Robust LLM-based Column Type Annotation via Prompt Augmentation with LoRA Tuning

Robust LLM-based Column Type Annotation via Prompt Augmentation with LoRA Tuning

Column Type Annotation (CTA) is a fundamental step towards enabling schema alignment and semantic understanding of tabular data. Existing encoder-only language models achieve high accuracy when fine-tuned on labeled columns, but their applicability is limited to in-domain settings, as distribution shifts in tables or label spaces require costly re-training from scratch. Recent work has explored prompting generative large language models (LLMs) by framing CTA as a multiple-choice task, but these approaches face two key challenges: (1) model performance is highly sensitive to subtle changes in prompt wording and structure, and (2) annotation F1 scores remain modest. A natural extension is to fine-tune large language models. However, fully fine-tuning these models incurs prohibitive computational costs due to their scale, and the sensitivity to prompts is not eliminated. In this paper, we present a parameter-efficient framework for CTA that trains models over prompt-augmented data via Low-Rank Adaptation (LoRA). Our approach mitigates sensitivity to prompt variations while drastically reducing the number of necessary trainable parameters, achieving robust performance across datasets and templates. Experimental results on recent benchmarks demonstrate that models fine-tuned with our prompt augmentation strategy maintain stable performance across diverse prompt patterns during inference and yield higher weighted F1 scores than those fine-tuned on a single prompt template. These results highlight the effectiveness of parameter-efficient training and augmentation strategies in developing practical and adaptable CTA systems.


💡 Research Summary

Column Type Annotation (CTA) is a crucial preprocessing step that enables schema alignment and semantic understanding of tabular data. While encoder‑only language models achieve high accuracy when fine‑tuned on labeled columns, their performance deteriorates sharply under distribution shift, requiring costly retraining for new domains or label spaces. Recent work has turned to prompting generative large language models (LLMs) by casting CTA as a multiple‑choice question, but two major problems remain: (1) the models are extremely sensitive to subtle variations in prompt wording or structure, and (2) the resulting annotation F1 scores are modest, limiting practical adoption. Fully fine‑tuning LLMs could in principle address both issues, yet the sheer number of parameters (often billions) makes such training prohibitive in terms of GPU memory, compute time, and carbon footprint. Moreover, even full fine‑tuning does not eliminate prompt‑sensitivity because the model still learns to associate a single prompt formulation with the task.

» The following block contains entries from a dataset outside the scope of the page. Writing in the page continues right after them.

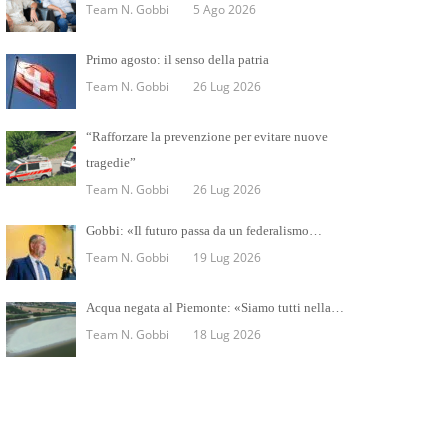
Team N. Gobbi
5 Ago 2026
Primo agosto: il senso della patria
Team N. Gobbi
26 Lug 2026
“Rafforzare la prevenzione per evitare nuove
tragedie”
Team N. Gobbi
26 Lug 2026
Gobbi: «Il futuro passa da un federalismo…
Team N. Gobbi
19 Lug 2026
Acqua negata al Piemonte: «Siamo tutti nella…
Team N. Gobbi
18 Lug 2026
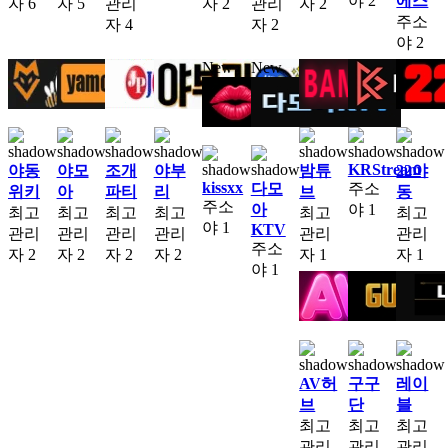
야
2
에스
자
6
자
5
관리
자
2
관리
자
2
주소
자
4
자
2
야
2
New
New
KRStream
야동
야모
조개
야부
밤튜
22야
kissxx
다모
주소
위키
아
파티
리
브
동
주소
아
야
1
최고
최고
최고
최고
최고
최고
야
1
KTV
관리
관리
관리
관리
관리
관리
주소
자
2
자
2
자
2
자
2
자
1
자
1
야
1
AV허
구구
레이
브
단
블
최고
최고
최고
관리
관리
관리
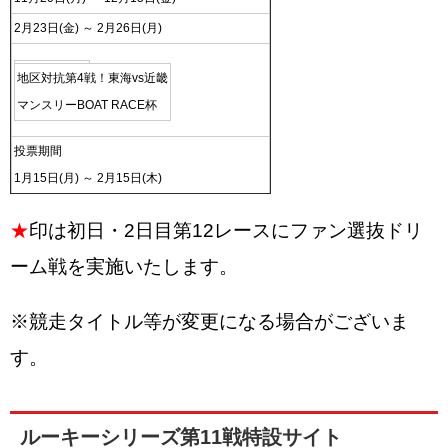
2月23日(金) ～ 2月26日(月)
地区対抗第4戦！東海vs近畿
マンスリーBOAT RACE杯
投票期間
1月15日(月) ～ 2月15日(木)
★
印は初日・2日目第12レースにファン選抜ドリ
ーム戦を実施いたします。
※競走タイトル等が変更になる場合がございま
す。
ルーキーシリーズ第11戦特設サイト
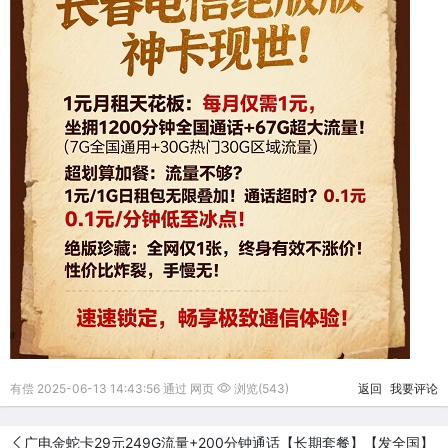
有偿 2025-06-13 14:43:56 通过 网页
浏览(543)
返回
我要评论
广电金蛇卡29元249G流量+200分钟通话【长期套餐】【发全国】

To overcome these limitations, the authors propose a parameter‑efficient framework that combines Prompt Augmentation with Low‑Rank Adaptation (LoRA). Prompt augmentation expands the training data by generating multiple semantically equivalent prompt templates (e.g., declarative, interrogative, keyword‑highlighted) for each column and its target type. By exposing the model to a diverse set of phrasings during training, it learns to generalize across prompt variations rather than over‑fitting to a single template. LoRA, on the other hand, injects trainable low‑rank matrices (ΔW = BA) into each Transformer layer, allowing only a tiny fraction of the total parameters (typically a few hundred thousand) to be updated while keeping the original pretrained weights frozen. This dramatically reduces memory consumption and training time, making it feasible to fine‑tune even the largest LLMs on modest hardware.

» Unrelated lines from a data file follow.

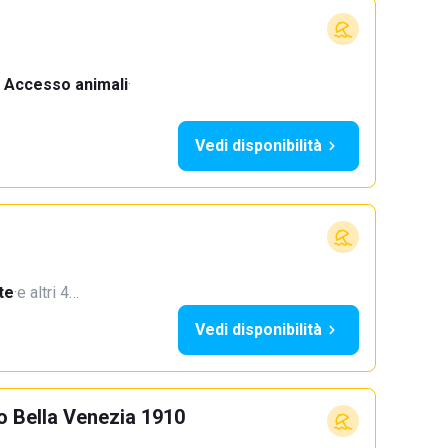
Accesso animali
·
Vedi disponibilità
te
·
e altri 4…
Vedi disponibilità
o Bella Venezia 1910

The experimental evaluation spans several recent CTA benchmarks—including WikiTables, WebTables, and cross‑domain scenarios such as transferring from financial to medical tables. Baselines comprise (i) single‑prompt full‑parameter fine‑tuning, (ii) single‑prompt LoRA, (iii) LoRA without prompt augmentation, and (iv) traditional encoder‑only models. The proposed method consistently outperforms all baselines: weighted F1 improves by an average of 4.2 percentage points, with gains up to 7 pp in domain‑shift settings. Crucially, performance variance across unseen prompt templates drops by more than 30 %, demonstrating robust prompt‑agnostic behavior. Despite updating less than 0.1 % of the total parameters, LoRA‑augmented models achieve comparable or superior results to full‑parameter fine‑tuning while requiring roughly one‑twelfth of the GPU memory.

A deeper analysis explores the trade‑off between LoRA rank and the number of prompt templates. Increasing the LoRA rank beyond 8 yields diminishing returns and can introduce over‑fitting, whereas expanding the template set from 3 to 7 markedly stabilizes performance at the cost of a modest 1.5× increase in training time. These findings suggest that a modest LoRA rank combined with a carefully curated set of diverse prompts offers the best balance of efficiency and robustness.

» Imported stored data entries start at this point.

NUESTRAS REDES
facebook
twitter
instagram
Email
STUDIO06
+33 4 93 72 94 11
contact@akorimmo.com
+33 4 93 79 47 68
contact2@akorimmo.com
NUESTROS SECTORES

In summary, the paper demonstrates that Prompt Augmentation + LoRA provides a practical, scalable solution for LLM‑based CTA. It simultaneously reduces computational overhead, mitigates prompt sensitivity, and delivers higher annotation quality across domains. The authors envision future work on automated prompt generation, multimodal table understanding (e.g., incorporating cell images), and continual online adaptation to further enhance real‑world applicability.